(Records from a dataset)
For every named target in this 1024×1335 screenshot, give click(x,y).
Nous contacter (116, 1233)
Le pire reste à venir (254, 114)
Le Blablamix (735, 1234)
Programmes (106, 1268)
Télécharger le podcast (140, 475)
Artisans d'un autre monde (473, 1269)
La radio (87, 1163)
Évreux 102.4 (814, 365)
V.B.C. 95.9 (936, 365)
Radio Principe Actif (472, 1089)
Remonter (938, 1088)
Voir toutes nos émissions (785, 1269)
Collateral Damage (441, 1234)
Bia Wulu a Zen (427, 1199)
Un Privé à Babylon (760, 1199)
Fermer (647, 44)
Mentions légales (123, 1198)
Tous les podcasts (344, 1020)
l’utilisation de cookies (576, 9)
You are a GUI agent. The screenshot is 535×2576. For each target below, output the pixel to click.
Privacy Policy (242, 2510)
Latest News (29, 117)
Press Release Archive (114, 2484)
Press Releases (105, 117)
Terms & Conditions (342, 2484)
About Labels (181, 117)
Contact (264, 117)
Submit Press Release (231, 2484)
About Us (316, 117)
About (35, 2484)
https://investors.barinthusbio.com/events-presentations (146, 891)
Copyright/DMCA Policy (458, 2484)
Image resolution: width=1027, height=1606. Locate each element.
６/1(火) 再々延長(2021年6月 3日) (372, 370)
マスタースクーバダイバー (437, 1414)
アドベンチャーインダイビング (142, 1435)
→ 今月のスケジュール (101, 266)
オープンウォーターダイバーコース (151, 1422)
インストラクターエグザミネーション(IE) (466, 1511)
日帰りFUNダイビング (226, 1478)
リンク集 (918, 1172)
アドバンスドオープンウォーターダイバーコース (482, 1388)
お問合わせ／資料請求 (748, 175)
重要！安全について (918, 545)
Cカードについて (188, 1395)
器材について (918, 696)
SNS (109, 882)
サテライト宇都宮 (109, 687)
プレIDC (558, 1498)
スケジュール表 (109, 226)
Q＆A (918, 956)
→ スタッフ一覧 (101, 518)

Task goal>
From the entries above, copy out every line where the string "click" appears.

Task answer>
For every named target in this 1024×1335 screenshot, give click(x,y).
You are a GUI agent. The screenshot is 535×2576. For each target below, output the pixel to click.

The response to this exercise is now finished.